Outra obra de grande importância na nova educação nazista foi o Física da Defesa: um guia para professores (Werhphysik), escrito por Erich Günther e publicado em 1936. Nele, Günther apresentava tópicos de acústica, óptica e eletromagnetismo contextualizando situações de defesa pessoal frente a um inimigo pronto para o ataque. Atividades didáticas práticas inseriam os alunos em situações hipotéticas em que deveriam aprender a identificar o movimento de inimigos através do som emitido ou a utilizar a ilusão de óptica para criar efeitos de projeção para aumentar a percepção de perigo causado em seu inimigo.
“Que tipo de erro de mira é causado por uma massa de mira fortemente iluminada de cima, da esquerda, da direita? (Ilusão de óptica: áreas brilhantes parecem maiores do que são. Com o lado esquerdo iluminado, o lado esquerdo da massa de mira parece muito grande. Se a massa de mira parece estar no meio, na verdade está fixado à direita. Resultado: atire para a direita!) Ao atirar de um rifle, pode ser necessário alternar entre a alça de mira e a massa de mira.” (GÜNTHER, 1936, p. 31, tradução de Lopes, Ortega e Mattos, 2020)
Práticas experimentais que utilizavam armas de fogo em sala de aula eram incentivadas. Você não entendeu errado: o manual de Günther ensinava como professores poderiam atirar com as suas armas e extrair resultados experimentais disso. Veja o exemplo a seguir:
O pêndulo é um bloco de madeira H suspenso perpendicularmente ao chão e possui uma placa de aço St como mostrado na Figura 108 [figura abaixo]. A suspensão do pêndulo é mostrada de frente na figura 108a. De modo a determinar a profundidade de penetração S do projétil com precisão, o bloco H consiste em uma série de discos de madeira planos e empilhados, que estão presos por duas braçadeiras K1 e K 2. O pêndulo desenha, ao oscilar, em uma tira de papel Sp fixa atrás dele em C com atrito insignificante, que corre em um prato Ti e em um guia F. É essencial que o projétil atinja o bloco de madeira no seu “centro de impacto” B. Para garantir isso, a arma deve ser firmemente fixada e os primeiros tiros devem ser mirados em um disco de cartão P colocado no plano do pêndulo. Uma caixa de areia pode servir como um coletor de balas (GÜNTHER, 1936, p. 91-92, tradução de Lopes, Ortega e Mattos, 2020).

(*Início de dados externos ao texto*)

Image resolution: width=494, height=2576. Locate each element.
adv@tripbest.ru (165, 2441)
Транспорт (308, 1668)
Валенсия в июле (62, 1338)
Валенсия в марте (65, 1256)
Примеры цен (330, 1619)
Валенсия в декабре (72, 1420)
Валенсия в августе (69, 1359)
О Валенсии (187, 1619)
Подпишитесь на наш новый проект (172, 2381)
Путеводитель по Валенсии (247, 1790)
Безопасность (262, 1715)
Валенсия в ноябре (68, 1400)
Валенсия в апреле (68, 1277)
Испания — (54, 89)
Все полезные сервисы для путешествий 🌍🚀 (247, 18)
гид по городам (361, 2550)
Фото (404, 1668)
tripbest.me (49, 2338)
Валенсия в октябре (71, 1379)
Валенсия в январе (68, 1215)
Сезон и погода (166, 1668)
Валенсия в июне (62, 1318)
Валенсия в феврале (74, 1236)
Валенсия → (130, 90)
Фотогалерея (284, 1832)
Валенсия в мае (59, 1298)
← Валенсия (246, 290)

O que pode ser chocante é que ainda hoje, em 2022, encontramos exercícios teóricos que adotam o pêndulo balístico como fonte de estudo sobre energia cinética e colisões. Pelo menos evoluímos o suficiente para não permitir demonstrações que utilizam armas de fogo.

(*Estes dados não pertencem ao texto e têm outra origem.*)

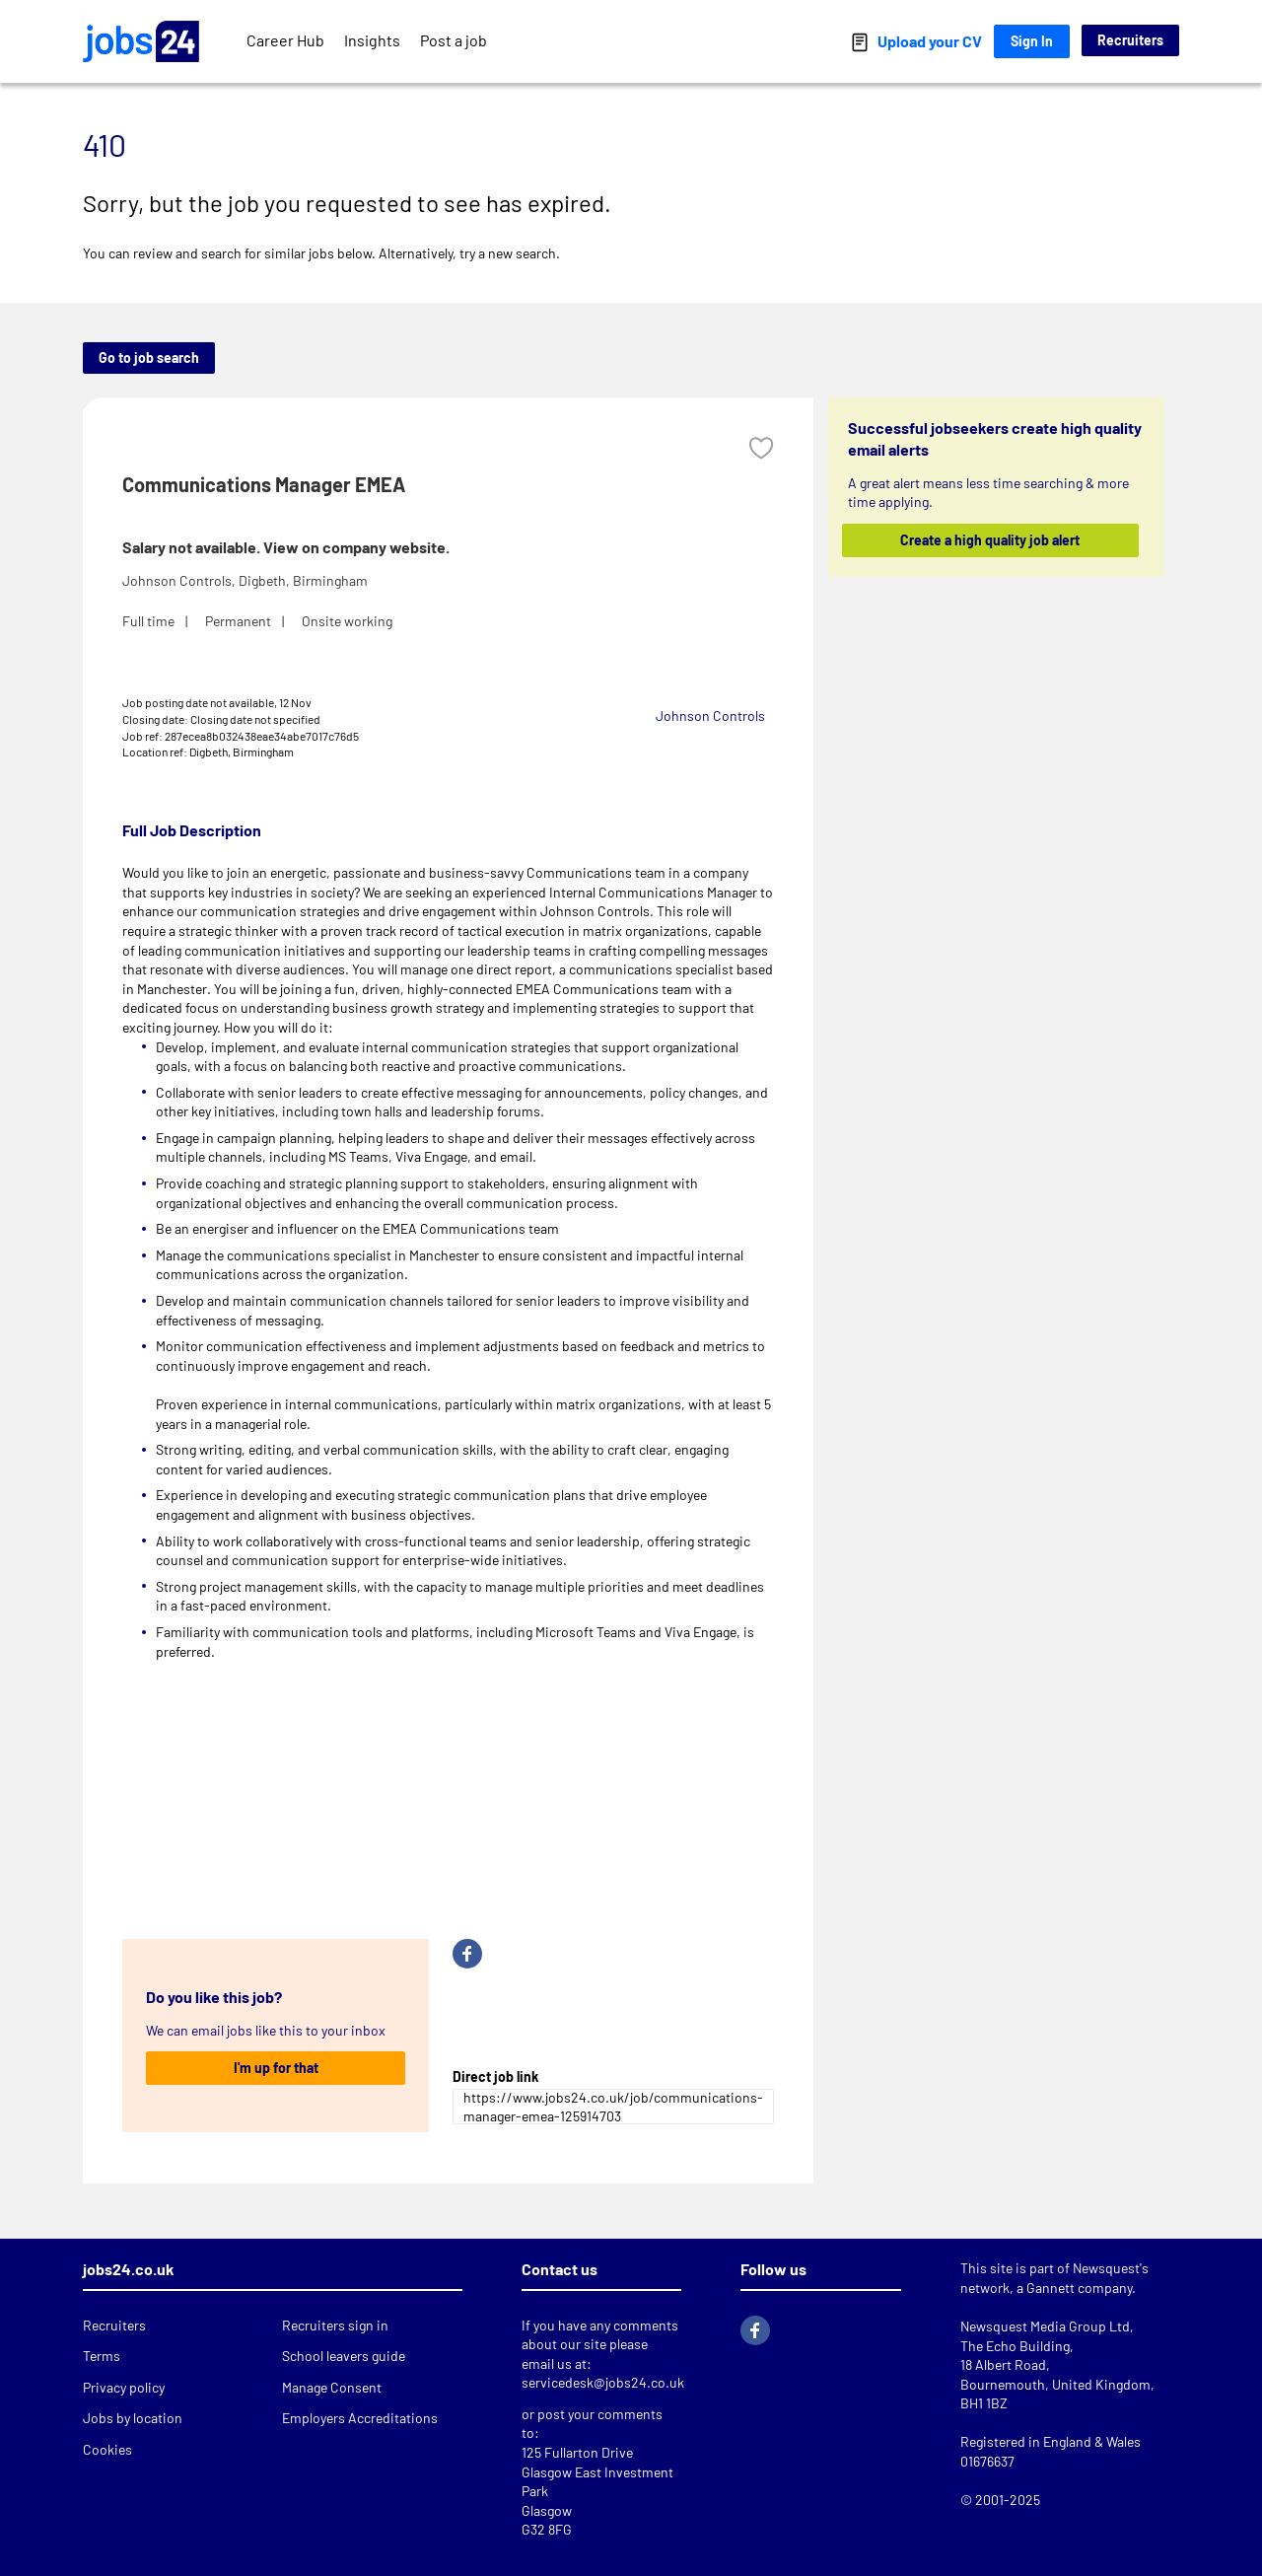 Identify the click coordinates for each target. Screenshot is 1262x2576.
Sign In (1032, 41)
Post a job (453, 40)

Outros exemplos ainda mais duros do reflexo da intolerância e do antissemitismo nazista ensinado nas escolas:
- A famosa imagem de uma aula de biologia em que alunos devem diferenciar as características físicas de judeus e arianos para que possam identificar seus inimigos.
Uma estudante alemã participando de aulas de “educação racial” | Reproduzido de Spartacus Educactional
- O ensino de que a miscigenação é um dos problemas da sociedade alemã e que, para os nazistas, ela só teria o seu mais alto grau quando chegasse a pureza que a torna superior.
- Imagens presentes em livros didáticos que apresentavam todos os judeus como pessoas de caráter duvidoso, além de estereotipar os seguidores do judaísmo na Alemanha:
- Um exercício matemático de um livro escolar nazista discriminando pessoas com deficiência e visando demonstrar que elas eram um fardo para o Estado
A importância da educação reside, em última medida, no resultado da formação proporcionada. Não é sem motivo que a educação, de tempo em tempos, sofre com ataques de grupos que desejam pautar o pensamento e as relações sociais. O ensino de ciências, em especial, pode ser uma ferramenta muito poderosa para qualquer lado: da promoção de um ensino realmente crítico, reflexivo e que forme um cidadão capaz de articular e de relacionar fatos, dados e informações ou que admirarão apenas a dor, a possibilidade de se atingir um alvo, de se destruir seus inimigos que ganharam esse status apenas porque existem. Essa é uma reflexão diária e muito pertinente que todos nós devemos fazer, especialmente para que não tenhamos sequer a sensação de normalizar situações pautadas na violência, como esse exemplo trazido pelo professor e pesquisador da FEUSP, Cristiano Mattos nesta palestra de 2020.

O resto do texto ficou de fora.